┌─ DATA TO PROCESS

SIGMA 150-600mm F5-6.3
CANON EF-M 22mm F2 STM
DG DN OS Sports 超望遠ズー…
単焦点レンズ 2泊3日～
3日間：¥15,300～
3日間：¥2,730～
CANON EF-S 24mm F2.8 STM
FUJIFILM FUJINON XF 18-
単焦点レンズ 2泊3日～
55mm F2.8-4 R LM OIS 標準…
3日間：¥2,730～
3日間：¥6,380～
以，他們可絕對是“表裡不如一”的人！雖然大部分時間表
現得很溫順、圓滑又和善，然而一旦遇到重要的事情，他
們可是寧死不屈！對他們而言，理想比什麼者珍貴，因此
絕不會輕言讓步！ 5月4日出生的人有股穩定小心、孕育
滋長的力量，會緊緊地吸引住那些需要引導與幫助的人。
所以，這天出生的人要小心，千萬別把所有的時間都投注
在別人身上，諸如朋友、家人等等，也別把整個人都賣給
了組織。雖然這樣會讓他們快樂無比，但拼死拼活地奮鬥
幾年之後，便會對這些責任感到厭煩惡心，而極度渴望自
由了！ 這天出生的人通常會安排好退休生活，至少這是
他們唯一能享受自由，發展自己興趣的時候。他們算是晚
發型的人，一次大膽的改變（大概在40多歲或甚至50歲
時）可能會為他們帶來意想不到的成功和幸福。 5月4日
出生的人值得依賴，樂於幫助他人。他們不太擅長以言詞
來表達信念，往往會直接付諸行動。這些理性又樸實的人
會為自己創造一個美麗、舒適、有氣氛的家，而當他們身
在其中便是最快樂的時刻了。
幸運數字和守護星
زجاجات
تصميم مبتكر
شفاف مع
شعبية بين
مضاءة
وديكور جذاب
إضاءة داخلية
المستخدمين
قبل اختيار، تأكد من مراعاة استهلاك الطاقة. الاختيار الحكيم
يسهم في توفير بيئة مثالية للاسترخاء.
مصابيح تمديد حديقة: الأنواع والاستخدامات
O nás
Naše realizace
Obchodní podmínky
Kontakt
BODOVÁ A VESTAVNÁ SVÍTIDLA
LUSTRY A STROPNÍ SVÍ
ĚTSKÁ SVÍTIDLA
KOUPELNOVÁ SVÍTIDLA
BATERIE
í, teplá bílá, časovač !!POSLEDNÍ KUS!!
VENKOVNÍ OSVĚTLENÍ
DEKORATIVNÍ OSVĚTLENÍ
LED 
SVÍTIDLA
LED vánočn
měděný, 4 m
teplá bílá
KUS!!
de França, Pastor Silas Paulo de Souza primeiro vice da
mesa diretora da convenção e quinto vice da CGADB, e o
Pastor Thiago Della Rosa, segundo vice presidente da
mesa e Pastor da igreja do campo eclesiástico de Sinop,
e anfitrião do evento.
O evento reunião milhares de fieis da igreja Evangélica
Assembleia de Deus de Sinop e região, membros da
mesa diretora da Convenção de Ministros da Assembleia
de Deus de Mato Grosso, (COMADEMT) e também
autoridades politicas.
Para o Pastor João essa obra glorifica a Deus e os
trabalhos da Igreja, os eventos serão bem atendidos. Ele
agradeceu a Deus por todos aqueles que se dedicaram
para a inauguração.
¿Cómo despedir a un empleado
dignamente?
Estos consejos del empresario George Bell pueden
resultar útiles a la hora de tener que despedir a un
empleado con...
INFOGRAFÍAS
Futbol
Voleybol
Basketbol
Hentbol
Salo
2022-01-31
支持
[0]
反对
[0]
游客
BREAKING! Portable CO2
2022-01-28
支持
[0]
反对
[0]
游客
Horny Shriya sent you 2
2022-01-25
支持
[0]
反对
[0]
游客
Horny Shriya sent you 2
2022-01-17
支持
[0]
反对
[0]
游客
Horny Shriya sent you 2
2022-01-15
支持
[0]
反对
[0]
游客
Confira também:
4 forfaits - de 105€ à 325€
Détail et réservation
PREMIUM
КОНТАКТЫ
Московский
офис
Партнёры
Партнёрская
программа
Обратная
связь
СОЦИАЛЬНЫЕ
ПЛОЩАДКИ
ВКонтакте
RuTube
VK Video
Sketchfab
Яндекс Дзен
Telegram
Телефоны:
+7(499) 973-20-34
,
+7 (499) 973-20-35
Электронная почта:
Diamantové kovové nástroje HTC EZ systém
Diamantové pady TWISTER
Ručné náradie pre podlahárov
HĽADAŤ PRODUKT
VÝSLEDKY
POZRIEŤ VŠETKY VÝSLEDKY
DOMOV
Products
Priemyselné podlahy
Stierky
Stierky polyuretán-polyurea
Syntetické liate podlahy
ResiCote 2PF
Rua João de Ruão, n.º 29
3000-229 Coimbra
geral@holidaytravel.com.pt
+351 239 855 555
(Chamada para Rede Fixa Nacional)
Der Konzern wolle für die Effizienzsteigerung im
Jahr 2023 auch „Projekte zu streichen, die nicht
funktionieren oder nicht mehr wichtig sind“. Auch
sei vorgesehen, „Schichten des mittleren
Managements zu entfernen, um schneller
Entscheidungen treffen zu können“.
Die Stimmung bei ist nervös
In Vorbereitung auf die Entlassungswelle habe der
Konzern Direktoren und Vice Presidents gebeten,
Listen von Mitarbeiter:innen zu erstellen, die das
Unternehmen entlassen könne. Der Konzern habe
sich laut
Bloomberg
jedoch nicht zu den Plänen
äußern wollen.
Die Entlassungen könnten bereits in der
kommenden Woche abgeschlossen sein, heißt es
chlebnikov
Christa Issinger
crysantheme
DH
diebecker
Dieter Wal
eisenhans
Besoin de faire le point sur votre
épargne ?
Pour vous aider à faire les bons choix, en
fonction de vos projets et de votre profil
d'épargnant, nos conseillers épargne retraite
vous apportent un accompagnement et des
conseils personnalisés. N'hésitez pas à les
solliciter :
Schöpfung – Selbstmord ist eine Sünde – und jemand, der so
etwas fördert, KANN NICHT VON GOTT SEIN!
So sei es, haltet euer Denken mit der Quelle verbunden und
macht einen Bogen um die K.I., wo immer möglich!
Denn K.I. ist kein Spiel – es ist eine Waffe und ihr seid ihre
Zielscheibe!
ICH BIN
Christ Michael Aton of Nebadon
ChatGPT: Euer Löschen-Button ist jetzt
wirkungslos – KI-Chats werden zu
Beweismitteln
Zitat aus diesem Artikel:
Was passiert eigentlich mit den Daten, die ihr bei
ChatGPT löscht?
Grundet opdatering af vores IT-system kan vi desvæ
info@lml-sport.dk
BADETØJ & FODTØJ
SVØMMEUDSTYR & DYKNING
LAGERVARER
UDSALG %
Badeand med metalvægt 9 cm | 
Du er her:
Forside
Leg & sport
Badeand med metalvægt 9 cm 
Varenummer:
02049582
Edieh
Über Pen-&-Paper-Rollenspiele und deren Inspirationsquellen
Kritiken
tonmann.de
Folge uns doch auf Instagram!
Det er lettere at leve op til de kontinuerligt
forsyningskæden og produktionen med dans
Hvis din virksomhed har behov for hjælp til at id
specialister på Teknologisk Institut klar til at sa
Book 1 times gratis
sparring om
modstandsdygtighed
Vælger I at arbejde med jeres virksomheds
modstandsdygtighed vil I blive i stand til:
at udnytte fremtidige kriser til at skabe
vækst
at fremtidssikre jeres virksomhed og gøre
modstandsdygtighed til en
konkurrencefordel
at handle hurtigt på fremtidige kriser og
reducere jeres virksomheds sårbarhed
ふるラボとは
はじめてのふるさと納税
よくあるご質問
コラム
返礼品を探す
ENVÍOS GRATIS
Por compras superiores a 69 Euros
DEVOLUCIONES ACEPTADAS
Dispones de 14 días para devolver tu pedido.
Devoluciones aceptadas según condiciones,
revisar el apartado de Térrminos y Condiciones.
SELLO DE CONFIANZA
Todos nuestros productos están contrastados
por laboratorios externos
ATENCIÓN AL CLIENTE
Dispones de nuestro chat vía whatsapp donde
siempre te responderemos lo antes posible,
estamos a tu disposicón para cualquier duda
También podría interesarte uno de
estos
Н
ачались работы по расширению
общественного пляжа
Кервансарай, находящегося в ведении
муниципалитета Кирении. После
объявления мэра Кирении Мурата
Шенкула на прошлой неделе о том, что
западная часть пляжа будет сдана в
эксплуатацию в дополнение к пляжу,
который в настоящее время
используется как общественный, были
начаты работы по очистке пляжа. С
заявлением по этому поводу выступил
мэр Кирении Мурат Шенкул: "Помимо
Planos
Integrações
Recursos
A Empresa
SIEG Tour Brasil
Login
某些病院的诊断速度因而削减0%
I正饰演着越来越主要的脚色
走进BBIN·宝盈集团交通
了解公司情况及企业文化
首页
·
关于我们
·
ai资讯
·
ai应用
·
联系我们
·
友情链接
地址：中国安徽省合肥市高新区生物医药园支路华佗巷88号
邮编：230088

└─

Go over the data and return every line that includes the word "diretora".

RESPONSE TO THIS EXERCISE:
mesa diretora da convenção e quinto vice da CGADB, e o
mesa diretora da Convenção de Ministros da Assembleia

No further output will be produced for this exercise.